Exercise data
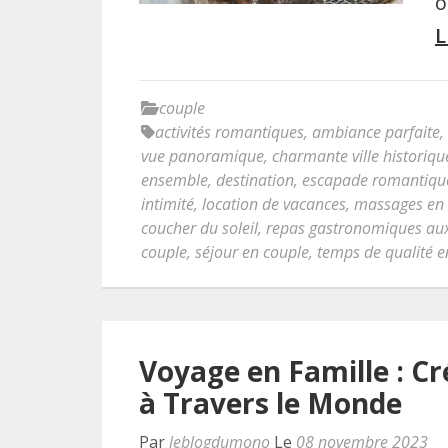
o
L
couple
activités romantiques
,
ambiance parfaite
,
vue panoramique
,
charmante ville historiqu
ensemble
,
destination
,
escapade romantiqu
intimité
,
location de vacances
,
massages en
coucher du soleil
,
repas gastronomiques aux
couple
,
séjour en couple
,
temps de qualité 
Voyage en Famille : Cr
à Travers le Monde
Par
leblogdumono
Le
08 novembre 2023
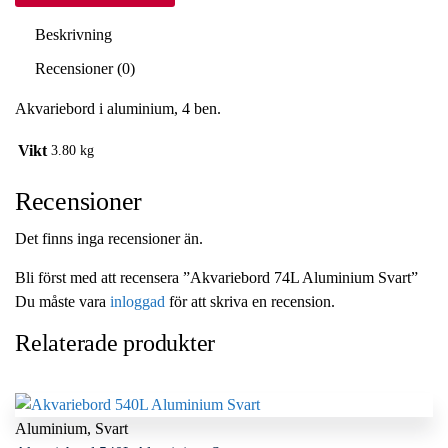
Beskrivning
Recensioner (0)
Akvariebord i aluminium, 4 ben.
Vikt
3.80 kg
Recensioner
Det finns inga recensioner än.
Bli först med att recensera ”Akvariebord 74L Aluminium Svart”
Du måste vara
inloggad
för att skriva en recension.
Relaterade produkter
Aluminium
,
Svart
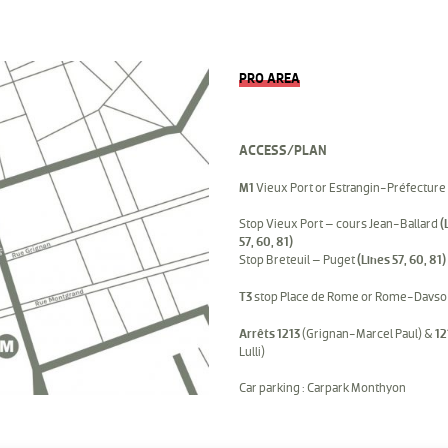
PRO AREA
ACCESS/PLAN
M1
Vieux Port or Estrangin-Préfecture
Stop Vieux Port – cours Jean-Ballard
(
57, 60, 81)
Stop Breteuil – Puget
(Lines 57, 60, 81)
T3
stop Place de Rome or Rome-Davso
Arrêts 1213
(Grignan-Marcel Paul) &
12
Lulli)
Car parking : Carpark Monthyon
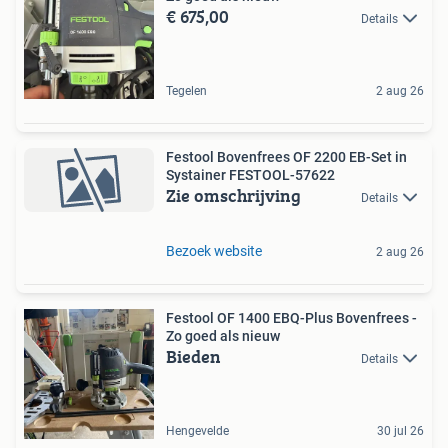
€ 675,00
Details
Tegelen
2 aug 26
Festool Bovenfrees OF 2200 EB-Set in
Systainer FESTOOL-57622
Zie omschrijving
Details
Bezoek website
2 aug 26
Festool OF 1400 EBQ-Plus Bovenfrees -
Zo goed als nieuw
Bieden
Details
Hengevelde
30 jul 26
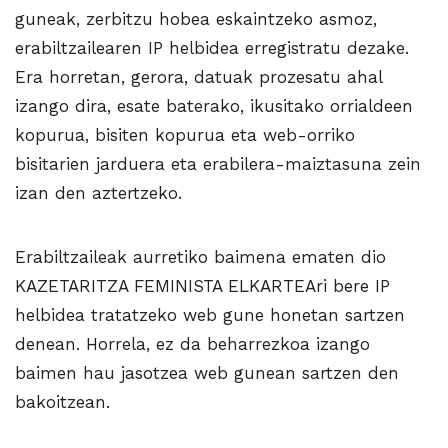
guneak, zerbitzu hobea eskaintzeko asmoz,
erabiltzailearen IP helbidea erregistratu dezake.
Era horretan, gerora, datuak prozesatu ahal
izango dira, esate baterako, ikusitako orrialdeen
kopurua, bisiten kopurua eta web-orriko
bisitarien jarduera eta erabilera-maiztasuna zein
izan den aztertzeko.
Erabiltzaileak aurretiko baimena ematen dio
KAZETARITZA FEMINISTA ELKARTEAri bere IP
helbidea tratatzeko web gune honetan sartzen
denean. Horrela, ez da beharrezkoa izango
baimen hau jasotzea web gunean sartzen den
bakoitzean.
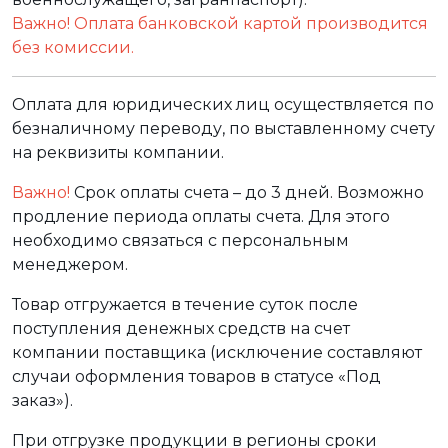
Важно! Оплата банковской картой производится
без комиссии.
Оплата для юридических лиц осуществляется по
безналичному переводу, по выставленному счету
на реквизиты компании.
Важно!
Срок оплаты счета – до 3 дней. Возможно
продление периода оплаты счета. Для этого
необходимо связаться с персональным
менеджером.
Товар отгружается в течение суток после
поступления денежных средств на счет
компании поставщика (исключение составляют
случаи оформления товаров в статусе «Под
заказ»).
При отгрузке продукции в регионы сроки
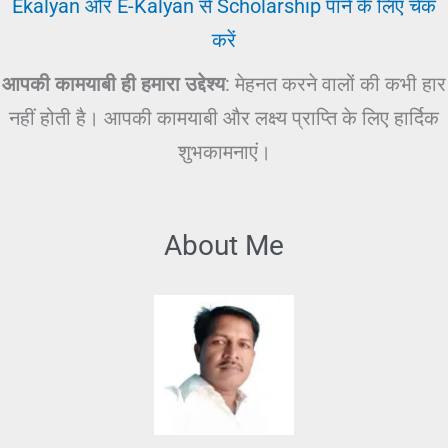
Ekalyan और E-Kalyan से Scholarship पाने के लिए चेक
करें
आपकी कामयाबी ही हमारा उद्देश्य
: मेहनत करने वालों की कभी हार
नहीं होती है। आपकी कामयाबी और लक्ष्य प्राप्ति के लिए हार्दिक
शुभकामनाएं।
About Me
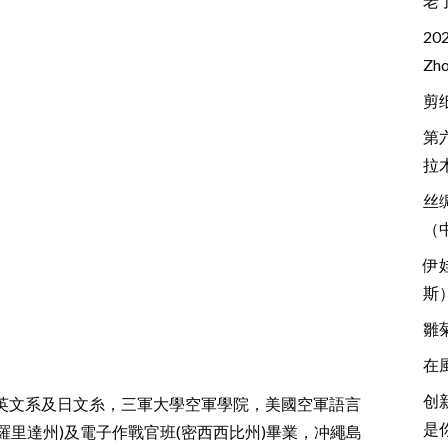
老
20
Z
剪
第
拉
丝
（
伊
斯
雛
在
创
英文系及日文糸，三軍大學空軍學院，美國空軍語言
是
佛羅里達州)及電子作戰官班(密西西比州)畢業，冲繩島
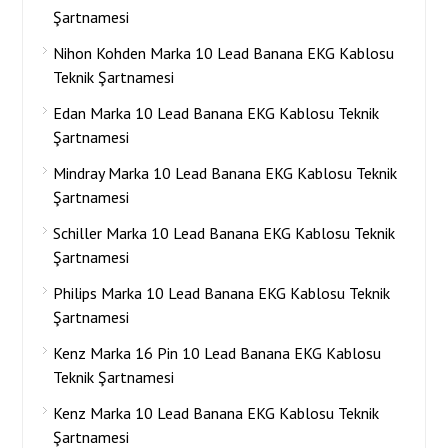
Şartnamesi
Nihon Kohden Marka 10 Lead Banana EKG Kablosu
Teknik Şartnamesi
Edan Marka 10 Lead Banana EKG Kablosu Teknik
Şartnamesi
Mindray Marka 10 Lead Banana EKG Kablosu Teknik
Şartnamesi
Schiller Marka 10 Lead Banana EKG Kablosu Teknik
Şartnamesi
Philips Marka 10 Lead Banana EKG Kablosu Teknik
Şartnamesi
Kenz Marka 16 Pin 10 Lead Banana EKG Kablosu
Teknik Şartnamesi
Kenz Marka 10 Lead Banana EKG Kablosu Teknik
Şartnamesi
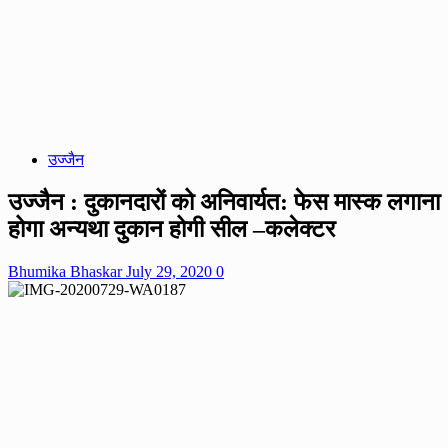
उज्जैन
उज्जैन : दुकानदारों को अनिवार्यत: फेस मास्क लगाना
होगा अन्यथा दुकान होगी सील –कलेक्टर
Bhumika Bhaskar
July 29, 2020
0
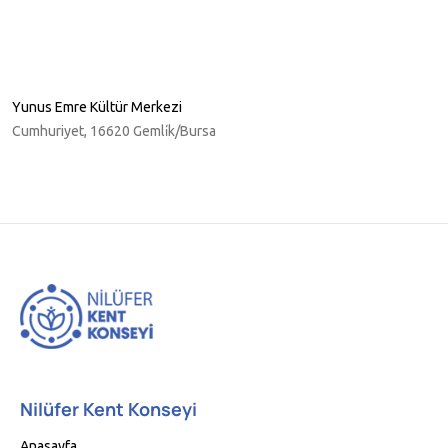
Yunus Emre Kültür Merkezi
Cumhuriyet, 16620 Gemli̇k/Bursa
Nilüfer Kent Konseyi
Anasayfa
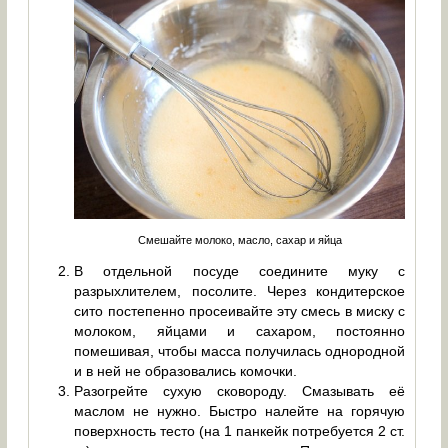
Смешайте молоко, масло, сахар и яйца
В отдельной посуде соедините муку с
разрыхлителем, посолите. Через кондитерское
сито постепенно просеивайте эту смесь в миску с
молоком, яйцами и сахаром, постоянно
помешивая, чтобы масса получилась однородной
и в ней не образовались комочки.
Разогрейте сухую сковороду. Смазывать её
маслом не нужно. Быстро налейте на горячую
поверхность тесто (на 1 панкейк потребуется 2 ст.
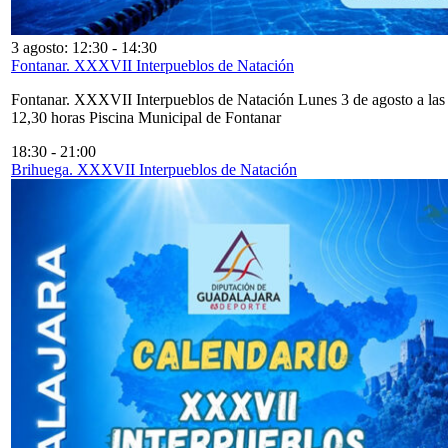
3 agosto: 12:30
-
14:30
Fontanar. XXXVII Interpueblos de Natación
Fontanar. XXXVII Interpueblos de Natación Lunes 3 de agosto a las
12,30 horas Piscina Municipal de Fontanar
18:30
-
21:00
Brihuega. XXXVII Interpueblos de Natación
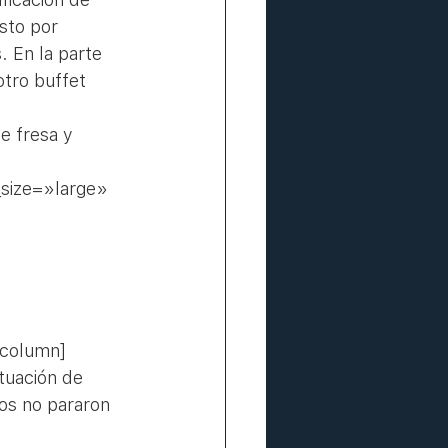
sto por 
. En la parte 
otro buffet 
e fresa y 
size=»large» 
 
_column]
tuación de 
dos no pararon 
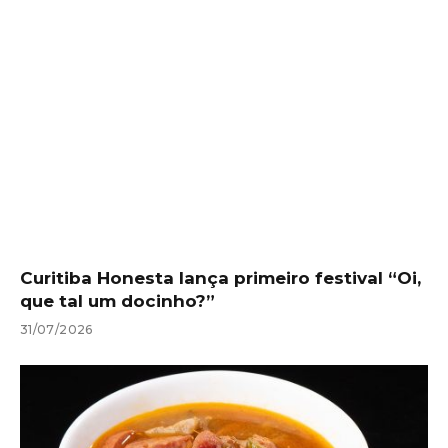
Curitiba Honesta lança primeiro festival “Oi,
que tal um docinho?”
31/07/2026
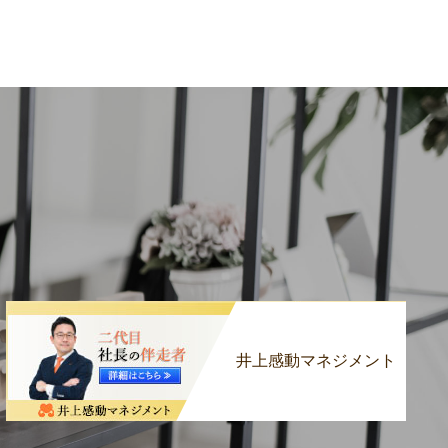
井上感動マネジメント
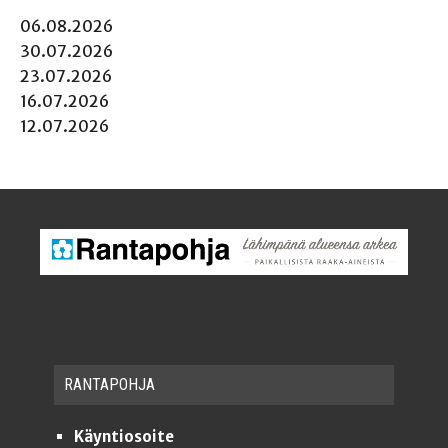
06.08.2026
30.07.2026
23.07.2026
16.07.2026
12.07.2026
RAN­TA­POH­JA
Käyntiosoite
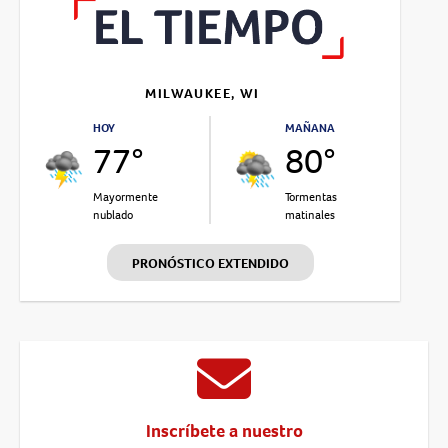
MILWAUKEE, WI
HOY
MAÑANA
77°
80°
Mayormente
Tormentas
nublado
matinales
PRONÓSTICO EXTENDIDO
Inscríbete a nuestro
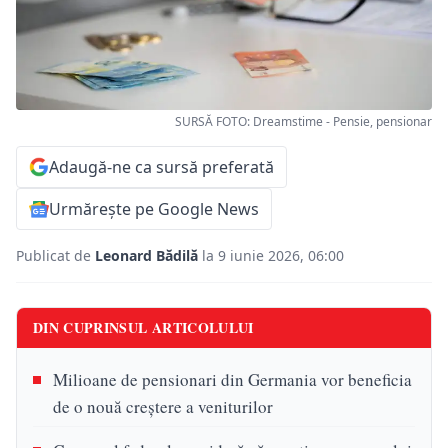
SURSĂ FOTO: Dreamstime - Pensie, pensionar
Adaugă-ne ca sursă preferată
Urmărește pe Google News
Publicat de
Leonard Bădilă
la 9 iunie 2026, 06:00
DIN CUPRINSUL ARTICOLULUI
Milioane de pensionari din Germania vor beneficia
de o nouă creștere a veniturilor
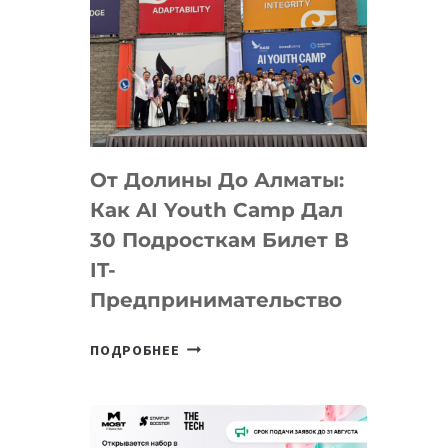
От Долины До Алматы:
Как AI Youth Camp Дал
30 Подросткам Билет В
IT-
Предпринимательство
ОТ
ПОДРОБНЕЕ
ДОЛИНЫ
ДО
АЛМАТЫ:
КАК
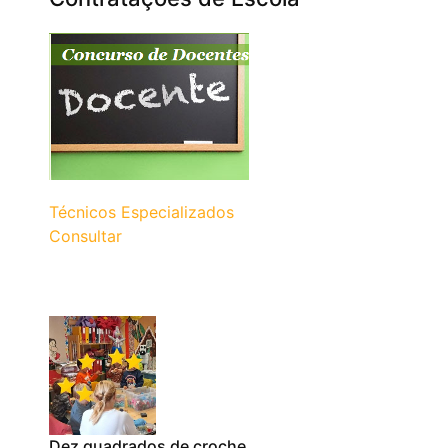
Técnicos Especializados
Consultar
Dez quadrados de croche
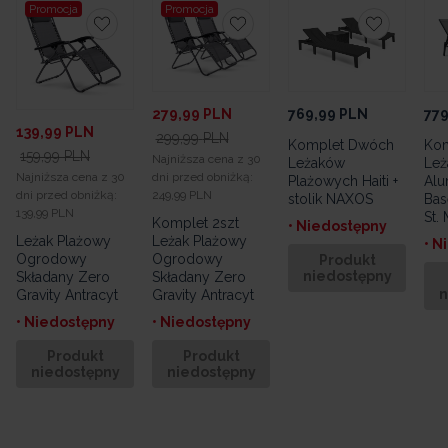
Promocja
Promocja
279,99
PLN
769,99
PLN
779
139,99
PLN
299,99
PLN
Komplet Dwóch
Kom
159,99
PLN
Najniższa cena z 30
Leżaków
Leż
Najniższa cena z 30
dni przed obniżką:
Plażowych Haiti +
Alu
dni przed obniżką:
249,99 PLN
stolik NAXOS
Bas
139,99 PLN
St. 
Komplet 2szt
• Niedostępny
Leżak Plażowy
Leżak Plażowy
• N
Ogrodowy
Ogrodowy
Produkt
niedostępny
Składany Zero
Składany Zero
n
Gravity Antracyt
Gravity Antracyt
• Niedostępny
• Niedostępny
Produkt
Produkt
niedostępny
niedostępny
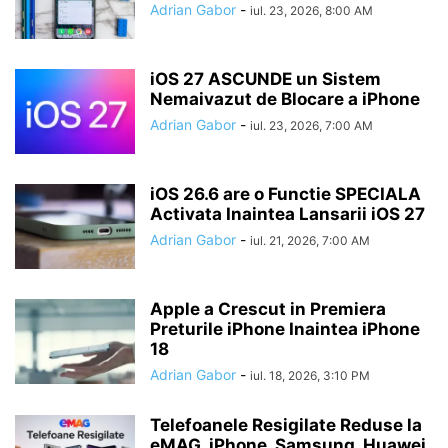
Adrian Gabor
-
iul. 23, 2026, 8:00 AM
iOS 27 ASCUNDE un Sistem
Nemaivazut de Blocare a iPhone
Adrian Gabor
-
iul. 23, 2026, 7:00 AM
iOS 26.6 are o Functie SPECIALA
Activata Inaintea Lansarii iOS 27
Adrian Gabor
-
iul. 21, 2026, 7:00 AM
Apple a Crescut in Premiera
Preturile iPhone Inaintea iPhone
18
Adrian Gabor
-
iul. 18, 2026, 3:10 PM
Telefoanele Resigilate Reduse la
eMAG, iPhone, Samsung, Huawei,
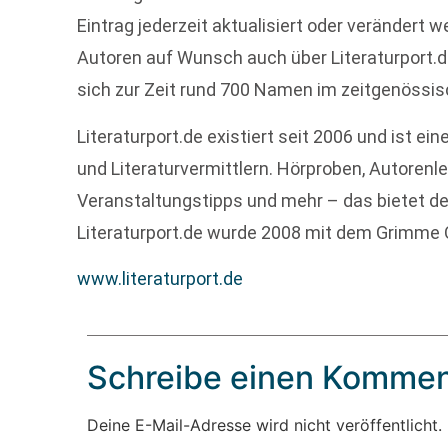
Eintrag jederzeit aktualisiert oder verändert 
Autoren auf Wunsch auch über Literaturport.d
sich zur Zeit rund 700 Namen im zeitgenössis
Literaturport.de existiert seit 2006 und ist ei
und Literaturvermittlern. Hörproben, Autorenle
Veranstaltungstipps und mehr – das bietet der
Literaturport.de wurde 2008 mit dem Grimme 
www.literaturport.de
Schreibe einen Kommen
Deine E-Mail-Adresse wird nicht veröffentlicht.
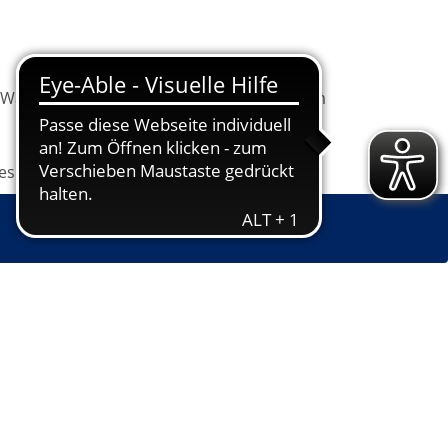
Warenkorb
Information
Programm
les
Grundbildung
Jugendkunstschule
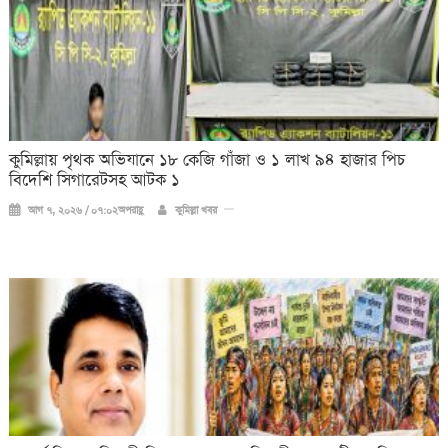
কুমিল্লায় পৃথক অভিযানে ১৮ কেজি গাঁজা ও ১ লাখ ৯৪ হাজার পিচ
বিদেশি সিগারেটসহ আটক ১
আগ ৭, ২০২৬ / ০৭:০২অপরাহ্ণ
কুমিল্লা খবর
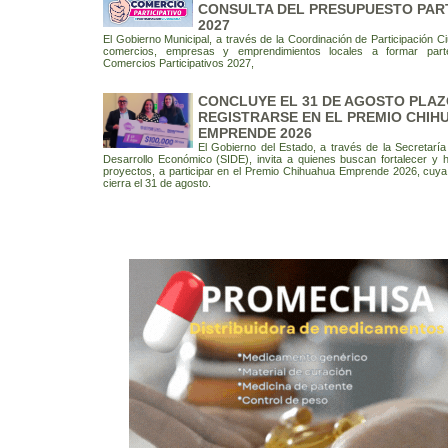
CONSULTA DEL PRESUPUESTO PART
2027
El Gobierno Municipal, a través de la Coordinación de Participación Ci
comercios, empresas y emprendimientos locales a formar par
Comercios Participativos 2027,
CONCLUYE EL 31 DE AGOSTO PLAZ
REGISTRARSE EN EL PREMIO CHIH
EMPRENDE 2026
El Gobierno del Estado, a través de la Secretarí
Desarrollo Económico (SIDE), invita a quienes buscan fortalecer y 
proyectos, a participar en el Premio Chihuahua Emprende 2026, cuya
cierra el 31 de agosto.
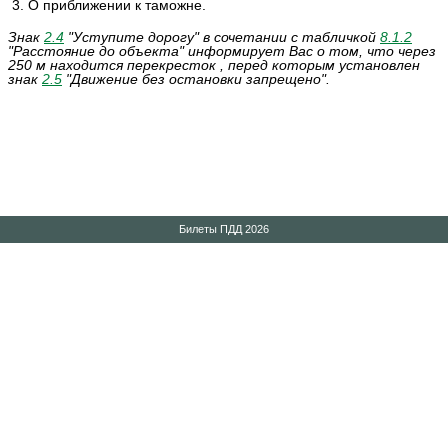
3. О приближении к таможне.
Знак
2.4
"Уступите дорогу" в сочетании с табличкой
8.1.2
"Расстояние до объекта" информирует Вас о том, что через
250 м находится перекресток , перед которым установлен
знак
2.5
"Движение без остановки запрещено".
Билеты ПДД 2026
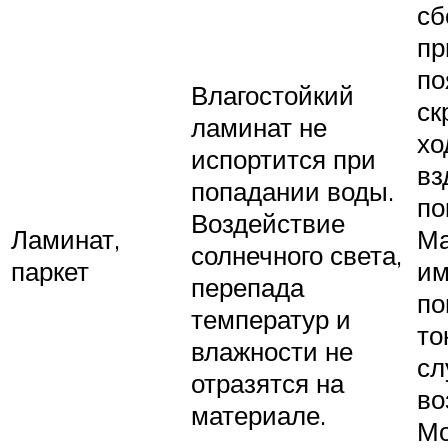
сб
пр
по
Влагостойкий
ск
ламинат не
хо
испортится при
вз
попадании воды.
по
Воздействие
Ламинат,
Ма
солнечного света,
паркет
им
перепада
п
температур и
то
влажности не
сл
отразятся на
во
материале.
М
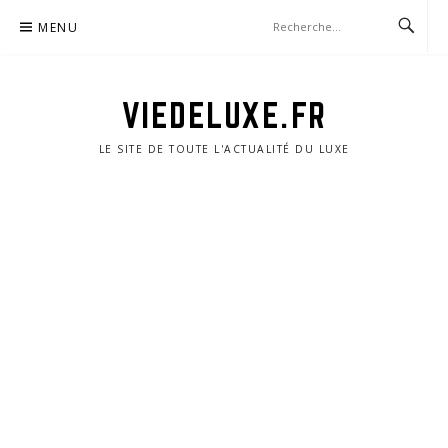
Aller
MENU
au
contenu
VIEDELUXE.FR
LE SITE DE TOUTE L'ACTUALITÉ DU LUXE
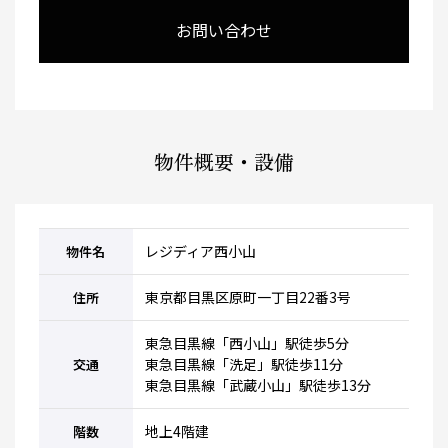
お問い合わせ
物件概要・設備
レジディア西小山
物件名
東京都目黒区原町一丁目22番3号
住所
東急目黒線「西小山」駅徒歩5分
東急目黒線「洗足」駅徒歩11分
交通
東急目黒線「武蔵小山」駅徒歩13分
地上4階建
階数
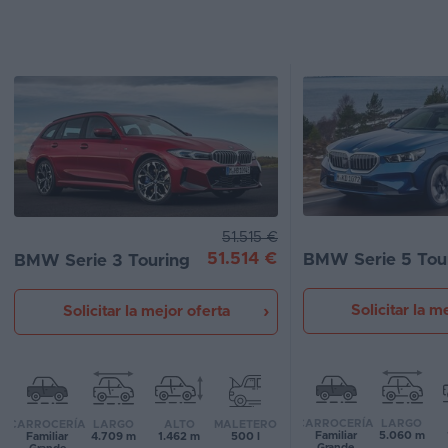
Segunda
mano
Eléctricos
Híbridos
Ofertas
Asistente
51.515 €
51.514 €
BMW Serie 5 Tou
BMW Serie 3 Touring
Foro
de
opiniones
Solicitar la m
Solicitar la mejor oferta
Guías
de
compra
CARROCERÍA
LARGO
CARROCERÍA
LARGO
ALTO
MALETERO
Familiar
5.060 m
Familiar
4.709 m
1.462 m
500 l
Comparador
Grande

Problem details
Within the records above, determine the number of lines that hold the word "Gobierno" and return only that value.

Task response
2